Top Burmese Bistro Royale and Ome Calli Frozen Treats
By David & Susan Greenberg
davidandsusangreenberg@gmail.com
The interior of Top Burmese Bistro Royale has a Mata Hari look: swanky, nightclubby, exotic, a place for spies to meet.
The bathroom is a bright purple as though you’ve fallen inside Prince’s Purple Rain. We ate parathi, a multi-layered flatbread, which we dipped in coconut sauce. We ate a Green Tea Salad which had a dressing of pureed fermented green tea leaf over a base of shredded lettuce and cabbage covered by a mandala of roasted chickpeas, peanuts, sunflower seeds, pepitas, sesame seeds, and roasted garlic chips.
We ate Lamb Butter Rice which was a mild curry of lamb cubes with buttery rice, comfort food. It came with a refreshing bowl of yogurt lit by shreds of purple onion.
When we were done, we took a short walk to Ome Calli Frozen Treats.
Garishly decorated and lit, Ome Calli Frozen Treats in Beaverton creates ice creams, ice bars, and other frozen delights from a branch of the frozen milk family that is distinctly Mexican, not to be confused with Italian gelatos or French sorbets. They are fruit bold.

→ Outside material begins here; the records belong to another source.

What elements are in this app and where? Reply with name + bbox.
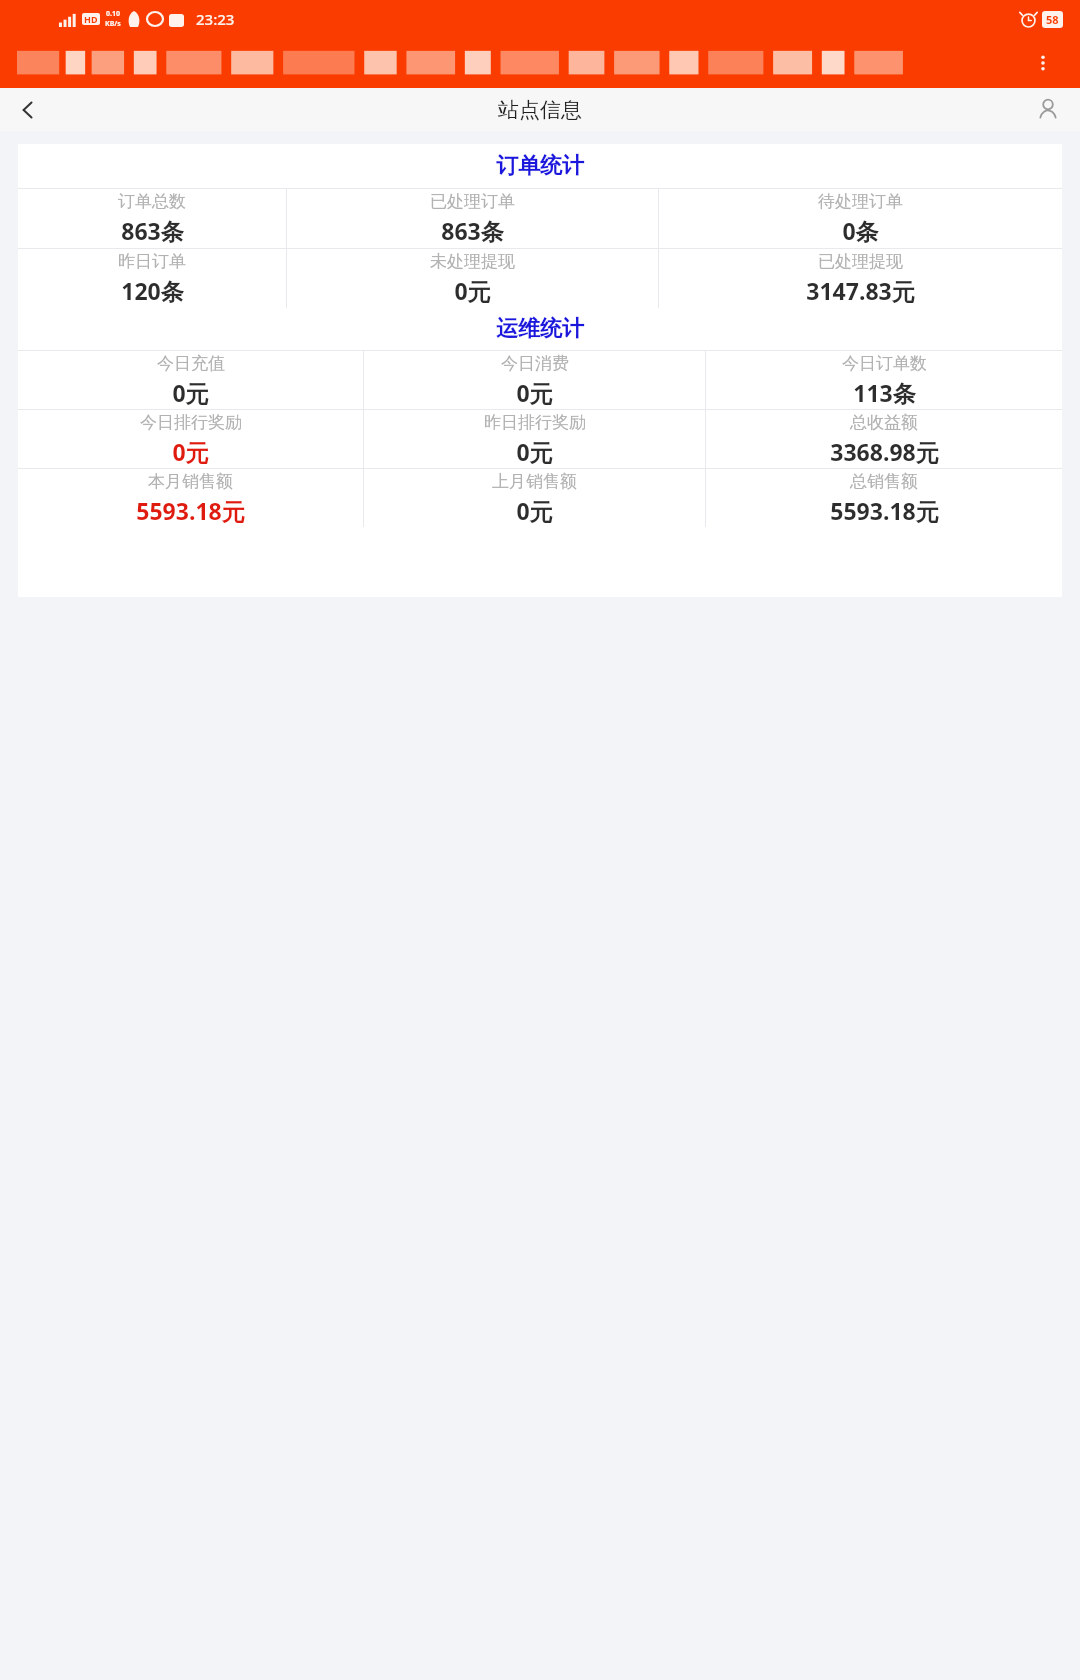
staticText: 今日充值 <box>157 353 225 374</box>
staticText: 0元 <box>172 377 209 408</box>
staticText: 今日排行奖励 <box>140 412 242 433</box>
button[interactable]: 本月销售额 <box>18 469 363 527</box>
staticText: 120条 <box>121 275 184 306</box>
button[interactable]: 今日充值 <box>18 351 363 409</box>
staticText: 58 <box>1046 12 1059 27</box>
staticText: 5593.18元 <box>830 495 939 526</box>
button[interactable]: 上月销售额 <box>364 469 705 527</box>
staticText: 113条 <box>853 377 916 408</box>
button[interactable]: 已处理提现 <box>659 249 1062 308</box>
staticText: 订单总数 <box>118 191 186 212</box>
button[interactable]: 昨日排行奖励 <box>364 410 705 468</box>
staticText: 站点信息 <box>498 97 582 123</box>
button[interactable]: 今日消费 <box>364 351 705 409</box>
button[interactable]: 昨日订单 <box>18 249 286 308</box>
staticText: 今日消费 <box>501 353 569 374</box>
staticText: 昨日排行奖励 <box>484 412 586 433</box>
button[interactable]: More options <box>1023 43 1063 83</box>
staticText: 运维统计 <box>496 315 584 343</box>
staticText: 上月销售额 <box>492 471 577 492</box>
staticText: 本月销售额 <box>148 471 233 492</box>
staticText: HD <box>84 13 98 25</box>
staticText: 已处理订单 <box>430 191 515 212</box>
staticText: 863条 <box>441 215 504 246</box>
button[interactable]: 总销售额 <box>706 469 1062 527</box>
staticText: 3147.83元 <box>806 275 915 306</box>
staticText: 未处理提现 <box>430 251 515 272</box>
button[interactable]: 今日排行奖励 <box>18 410 363 468</box>
button[interactable]: Back <box>4 88 52 131</box>
staticText: 总销售额 <box>850 471 918 492</box>
button[interactable]: Account <box>1026 88 1070 131</box>
button[interactable]: 今日订单数 <box>706 351 1062 409</box>
staticText: 待处理订单 <box>818 191 903 212</box>
staticText: 0条 <box>842 215 879 246</box>
button[interactable]: 总收益额 <box>706 410 1062 468</box>
staticText: 0元 <box>454 275 491 306</box>
staticText: 0元 <box>516 495 553 526</box>
staticText: 23:23 <box>196 9 235 29</box>
staticText: 863条 <box>121 215 184 246</box>
staticText: 昨日订单 <box>118 251 186 272</box>
button[interactable]: 订单总数 <box>18 189 286 248</box>
staticText: 已处理提现 <box>818 251 903 272</box>
staticText: 0元 <box>516 377 553 408</box>
staticText: 0.10 <box>106 9 120 19</box>
button[interactable]: 已处理订单 <box>287 189 658 248</box>
staticText: 总收益额 <box>850 412 918 433</box>
staticText: 5593.18元 <box>136 495 245 526</box>
staticText: 0元 <box>516 436 553 467</box>
staticText: 订单统计 <box>496 152 584 180</box>
staticText: 今日订单数 <box>842 353 927 374</box>
staticText: KB/s <box>105 19 121 29</box>
button[interactable]: 待处理订单 <box>659 189 1062 248</box>
staticText: 0元 <box>172 436 209 467</box>
staticText: 3368.98元 <box>830 436 939 467</box>
button[interactable]: 未处理提现 <box>287 249 658 308</box>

Flavors can’t really be described. To say that passionfruit is like mango or pineapple does nothing at all to convey the true essence of passionfruit. Passionfruit’s flavor is unto itself. And so it is with pink guava which is scrumptious but futile to describe. We ate pink guava ice cream in India, hand-churned, sprinkled with salt and chile and were dumbstruck. There were little bits of guava pip within the mixture, impossible to sieve out, freshness authenticators. So it was with the pink guava ice cream at Ome Calli Frozen Treats.
Their coconut ice cream was truer to the flavor of real coconut than any other we’ve had, more the coconut water from the coconut’s interior than canned coconut cream. Their passionfruit ice-cream could have been just-pulled from the vine.